Cinquant’anni? Mica lo sapevo. Io sto qui dal 1995. Trent’anni m’abbastano e m’avanzano». Baffetti sottili, jeans e piumino smanicato, Marco (nome di fantasia) ha 72 anni. Più della metà li ha trascorsi qui, al serpentone di Corviale, il parallelepipedo di acciaio e cemento armato che Mario Fiorentino, con una nutrita equipe di colleghi architetti, ha progettato seguendo il modello dell’Unité d’habitation di Le Corbusier. Frutto di una stagione fortunata e poi contestata dell’intervento pubblico per la casa pianificato negli anni Sessanta del Novecento, il complesso del Nuovo Corviale è stato costruito tra il 1975 e i primi anni Ottanta nella periferia sud-ovest di Roma.
La prima pietra è stata posata mezzo secolo fa, il 12 maggio 1975, in una giornata piovosa. Le cronache dell’epoca, dall’Unità al Messaggero, riportano la presenza dei rappresentanti delle istituzioni, oltre al cardinale Ugo Poletti, e le foto del plastico elaborato dallo Iacp, l’Istituto autonomo case popolari.

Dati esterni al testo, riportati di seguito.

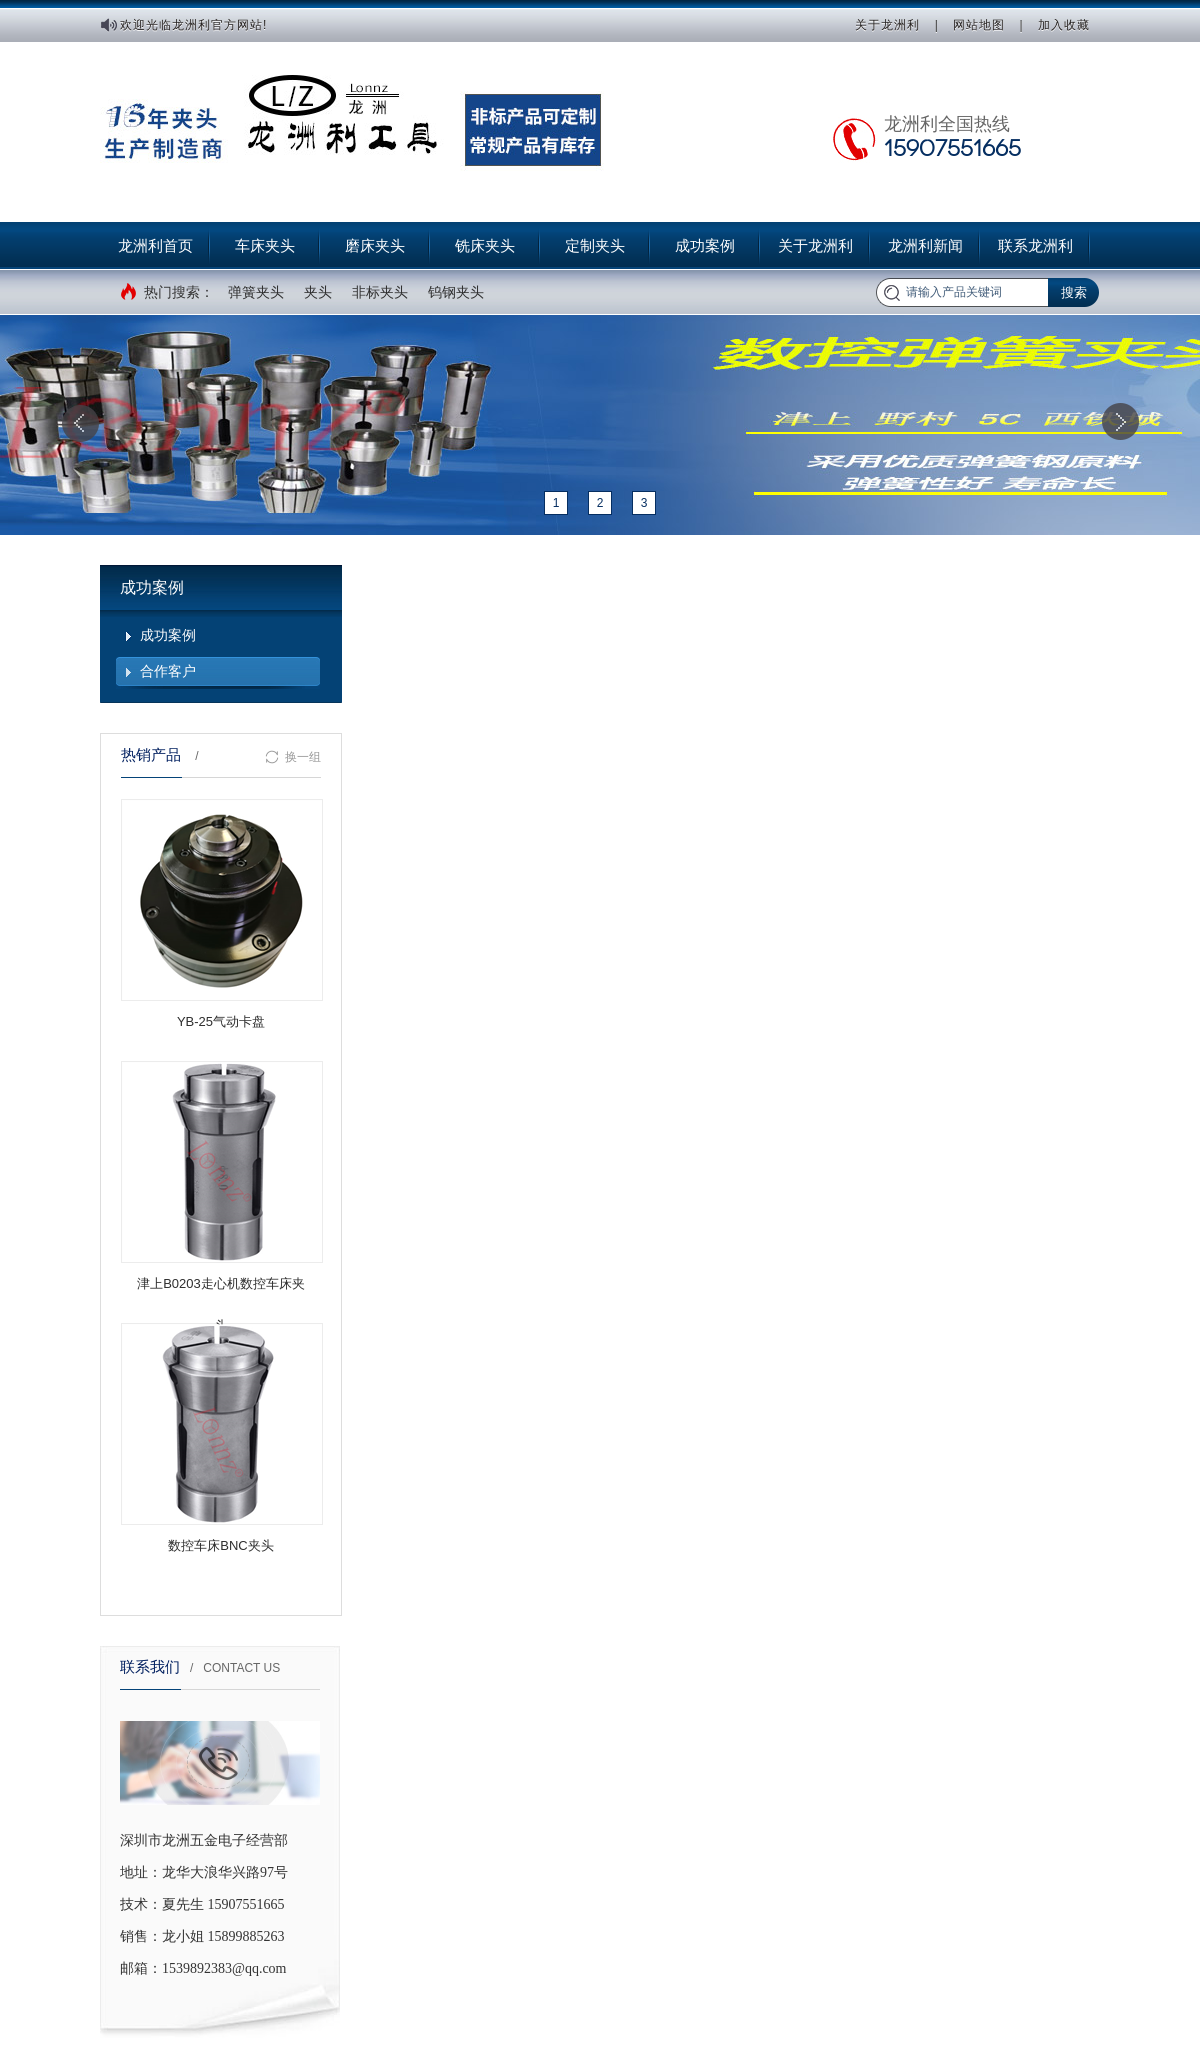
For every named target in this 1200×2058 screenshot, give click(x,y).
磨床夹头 (375, 245)
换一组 (293, 757)
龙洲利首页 (155, 245)
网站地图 (979, 25)
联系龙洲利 (1035, 245)
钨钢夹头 (456, 292)
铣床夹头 (485, 245)
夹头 (318, 292)
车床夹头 (265, 245)
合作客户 (168, 671)
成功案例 (705, 245)
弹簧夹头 (256, 292)
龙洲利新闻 (925, 245)
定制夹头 (595, 245)
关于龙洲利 (887, 25)
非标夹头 (380, 292)
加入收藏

E snocciolano dati: 986 metri, 37 metri di altezza, nove piani, 50 chilometri di condutture di riscaldamento, 1.200 appartamenti per contenere fino a 4.500 persone. Già allora, però, le cifre ballano: 4.500 residenti? Settemila? Chissà.
Trovare testimoni oculari non è facile. Ma chiedendo qualcuno si scova. «Certo che c’ero. Eravamo bambini, ma c’ho st’immagine precisa in mente: io co “er caccola”, lui colle scarpe Mecap ai piedi, mentre sulle biciclettine giriamo intorno alle fondamenta». Alessio Barbera, classe 1969, è nato e cresciuto nell’adiacente quartiere di Casetta Mattei, «ma ho passato più tempo al serpentone che a casa mia». Lo incontriamo al punto ristoro Campanella, presidio di cibo e attività sociali del quartiere intitolato alla sociologa Nicoletta Campanella, autrice nel 1995 di un libro ancora utile, “Roma: Nuovo Corviale. Miti, utopie, valutazioni” (Bulzoni editore).
Barbera si dice sicuro dei suoi ricordi. Ma sono autentici? O non rientrano forse nel ricchissimo patrimonio di leggende che si è consolidato intorno a questo edificio? Divenuto il più iconico e famigerato della periferia di Roma, il Corviale è vittima della contesa tra le giunte di sinistra, autrici della costruzione, e quelle della destra post-fascista che ne chiedevano la demolizione perché simbolo di un’ideologia marxista. Sul confine tra fatti e finzione si muove Mala Carmina, l’opera collettiva che, tra sperimentazione sonora e documentario teatrale, è andata in scena nei giorni scorsi, prima al Corviale, nel centro d’arte Mitreo Iside, poi all’Accademia di Spagna a Roma. Frutto della collaborazione tra Massimiliano Casu, artista in residenza all’Accademia, e il collettivo Ati, attraverso una messa in scena che è insieme riunione di condominio e rito di espiazione, Mala Carmina solleva i nodi problematici del serpentone.

La reputazione è pessima sin dalla prima pietra. Il giorno successivo alla posa, il 13 maggio 1975 il Messaggero già parla di un “mostro perfetto”, ricorda Paola Romoli Venturi in un articolo per la Rivista Corvialista, fresca di stampa. «Ma cos’ha fatto di male questo palazzo?», si chiedono Massimiliano Casu e il collettivo Ati, tanto da meritarsi uno stigma così inossidabile. Tre le ipotesi esplorate. Prima: «L’ha fatto un inventore pazzo e presuntuoso, voleva generare una vita perfetta e artificiale». Seconda: «Corviale è stato fatto dai politicanti per farci stare chiusi, zitti e buoni. Hanno messo i poveri in una prigione perfetta». Terza e ultima ipotesi: «Corviale non lo ha fatto nessuno. È emerso come gli Appennini, come un monte sacro. Per questo la parola “emergenza” è usata così tanto in relazione al quartiere».
Tre ipotesi che non reggono alla prova dei fatti, guardando da vicino questo edificio di cui Fiorentino rivendicava la scala, la monumentalità, la «prevaricazione sul paesaggio circostante», membrana porosa tra città e campagna. La riapertura del serpentone al resto della città, la sua recente tensione a scrollarsi di dosso la pessima, immeritata reputazione, dipende da fattori insieme materiali e simbolici. Conta il “chilometro verde”, il progetto della regione Lazio per ristrutturare gli appartamenti del “piano libero”, occupati abusivamente negli anni Ottanta. Conta il Piano urbano integrato (Pui), il programma di rigenerazione urbana di Roma Capitale che, con fondi del Pnrr, ha stanziato 50 milioni di euro circa per le cinque linee d’azione del Polo solidarietà Corviale. Ma più importanti sono i fattori simbolici. Da alcuni anni a Corviale tira un’aria nuova. Non è il ponentino che la costruzione del serpentone avrebbe sottratto all’intera città. Tira aria di “corvialismo”, sostengono i frequentatori della Piazzetta delle arti in movimento, tra via Mazzacurati e via Poggio Verde, qui nella periferia romana: «una volta era vergogna, ora è rivendicazione».